Une surconsommation d'antidépresseurs entre mars 2020 et avril 2021
Hausse de la consommation de médicaments sur ordonnance vendus en pharmacie contre les troubles anxieux et dépressifs depuis le début de la pandémie par rapport aux volumes attendus.
Voir graphique https://www.lemonde.fr/les-decodeurs/article/2021/11/29/quelles-sont-les-donnees-qui-montrent-la-degradation-de-la-sante-psychique-des-francais_6104060_4355770.html
Source : Epi-Phare et Cnam
Les données hospitalières
Dans les services d’urgences, les effets indirects de la pandémie de Covid-19 se sont traduits par une hausse des passages pour gestes et idées suicidaires chez les adolescents. Le dernier point mensuel sur la santé mentale publié par SPF, qui se fonde notamment sur les chiffres de passages aux urgences (recensés par le réseau Oscour), en atteste une fois encore en novembre 2021.
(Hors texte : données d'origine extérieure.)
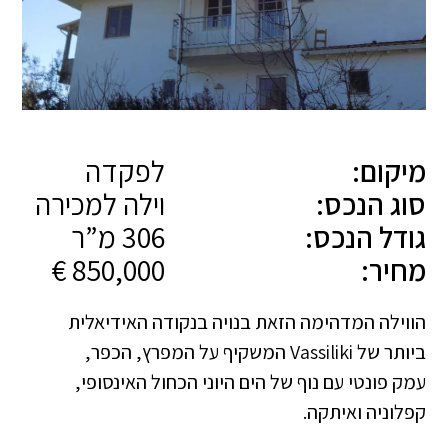
מיקום:
לפקדה
סוג הנכס:
וילה למכירה
גודל הנכס:
306 מ”ר
מחיר:
850,000 €
הווילה המדהימה הזאת בנויה בנקודה האידיאלית
ביותר של Vassiliki המשקיף על המפרץ, הכפר,
עמק פונטי עם נוף של הים היוני הכחול האינסופי,
קפלוניה ואיתקה.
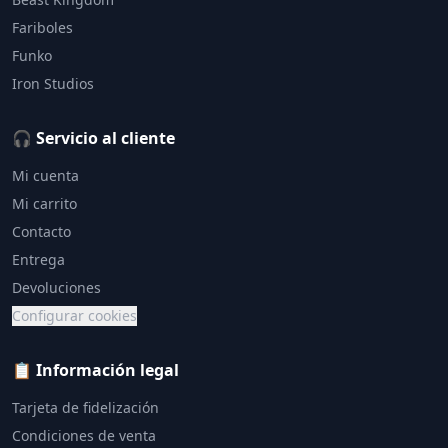
Fariboles
Funko
Iron Studios
🎧 Servicio al cliente
Mi cuenta
Mi carrito
Contacto
Entrega
Devoluciones
Configurar cookies
📋 Información legal
Tarjeta de fidelización
Condiciones de venta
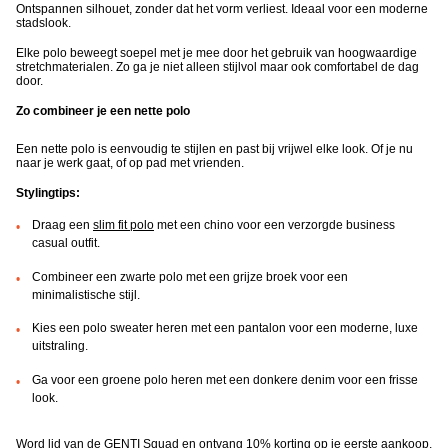
Ontspannen silhouet, zonder dat het vorm verliest. Ideaal voor een moderne
stadslook.
Elke polo beweegt soepel met je mee door het gebruik van hoogwaardige
stretchmaterialen. Zo ga je niet alleen stijlvol maar ook comfortabel de dag
door.
Zo combineer je een nette polo
Een nette polo is eenvoudig te stijlen en past bij vrijwel elke look. Of je nu
naar je werk gaat, of op pad met vrienden.
Stylingtips:
Draag een
slim fit polo
met een chino voor een verzorgde business
casual outfit.
Combineer een zwarte polo met een grijze broek voor een
minimalistische stijl.
Kies een polo sweater heren met een pantalon voor een moderne, luxe
uitstraling.
Ga voor een groene polo heren met een donkere denim voor een frisse
look.
Word lid van de
GENTI Squad
en ontvang 10% korting op je eerste aankoop,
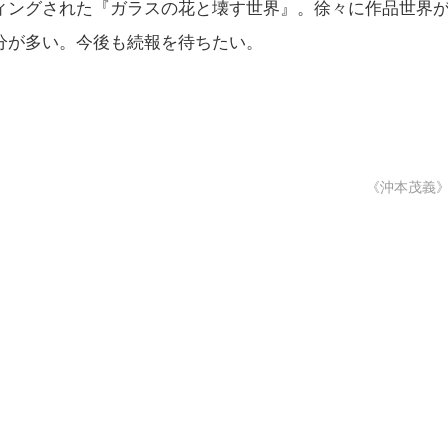
ィングされた『ガラスの花と壊す世界』。徐々に作品世界
分が多い。今後も続報を待ちたい。
《沖本茂義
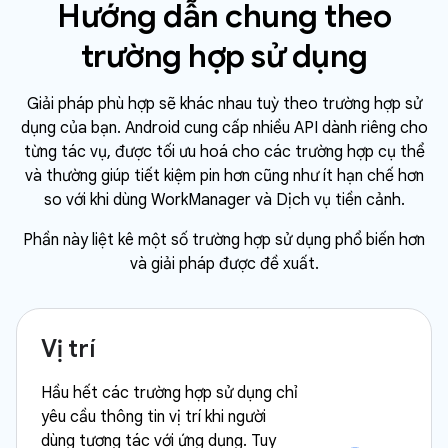
Hướng dẫn chung theo
trường hợp sử dụng
Giải pháp phù hợp sẽ khác nhau tuỳ theo trường hợp sử
dụng của bạn. Android cung cấp nhiều API dành riêng cho
từng tác vụ, được tối ưu hoá cho các trường hợp cụ thể
và thường giúp tiết kiệm pin hơn cũng như ít hạn chế hơn
so với khi dùng WorkManager và Dịch vụ tiền cảnh.
Phần này liệt kê một số trường hợp sử dụng phổ biến hơn
và giải pháp được đề xuất.
Vị trí
Hầu hết các trường hợp sử dụng chỉ
yêu cầu thông tin vị trí khi người
dùng tương tác với ứng dụng. Tuy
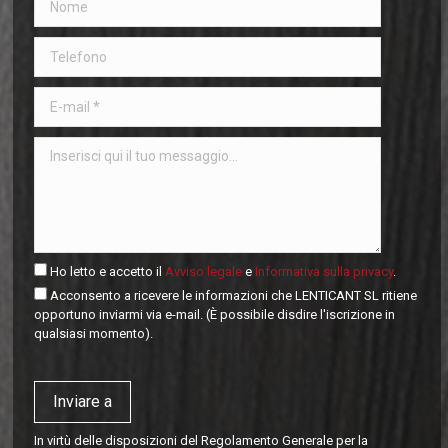
Ho letto e accetto il
Avviso legale
e
Informativa sulla privacy
.
Acconsento a ricevere le informazioni che LENTICANT SL ritiene
opportuno inviarmi via e-mail. (È possibile disdire l'iscrizione in
qualsiasi momento).
In virtù delle disposizioni del Regolamento Generale per la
Le dernier bulletin fait état d’une « hausse des passages pour geste suicidaire, idées suicidaires et troubles de l’humeur chez les 11-17 ans et, dans une moindre mesure, chez les 18-24 ans », qui n’est pas inhabituelle à la rentrée scolaire, mais il est précisé que « les niveaux observés, en particulier chez les 11-17 ans, sont toutefois nettement supérieurs à ceux des années précédentes ».
Selon le réseau SOS-Médecins, « on observe une hausse des actes pour angoisse dans toutes les classes d’âge, avec des niveaux légèrement supérieurs à ceux des années précédentes chez les 11-14 ans et les 18-24 ans ».
Ces chiffres corroborent d’autres données préoccupantes sur la santé mentale des jeunes. Des chercheurs de l’université de Bordeaux ont ainsi commencé à étudier spécifiquement la prévalence de la dépression chez les étudiants depuis le printemps 2020 : leurs premiers résultats montrent que les symptômes dépressifs et de stress élevé y sont plus élevés qu’au sein de la population générale.
Face à ce sombre tableau, les autorités sanitaires insistent sur la nécessité de s’informer et d’en parler autour de soi en cas de signes de dépression (tristesse, perte d’intérêts, d’énergie) ou d’anxiété (tension, irritabilité).
Où trouver de l’écoute et de l’aide ?
Le 31-14, numéro national de prévention du suicide : numéro gratuit, garantissant une écoute « professionnelle et confidentielle » vingt-quatre heures sur vingt-quatre et sept jours sur sept, par des infirmiers et des psychologues formés comme répondants. Il est destiné aux personnes souffrant d’idées suicidaires, mais aussi à leurs proches et aux personnes endeuillées par un suicide.
Fil Santé Jeunes : écoute, information et orientation des jeunes dans les domaines de la santé physique, psychologique et sociale. Anonyme et gratuit sept jours sur sept, de 9h à 23h tous les jours. Joignable également par tchat de 9h à 22h. Tél. : 0800-235-236. Filsantejeunes.com
Suicide Ecoute : écoute des personnes confrontées au suicide. Permanence d’écoute téléphonique vingt-quatre heures sur vingt-quatre, sept jours sur sept. Tél. : 01-45-39-40-00. Suicide-ecoute.fr.
Nightline France : service d’écoute par et pour les étudiant(e)s, nocturne et gratuit. Tél. : 01-88-32-12-32 et service de tchat. Nightline.fr
Soutien étudiant info : recensement par l’association Nightline de tous les soutiens psychologiques gratuits disponibles dans les 30 académies de France. Soutien-etudiant.info
En cas de risque suicidaire avéré se rapprocher des services d’urgence : appeler le SAMU 15 ou le 112 (numéro européen).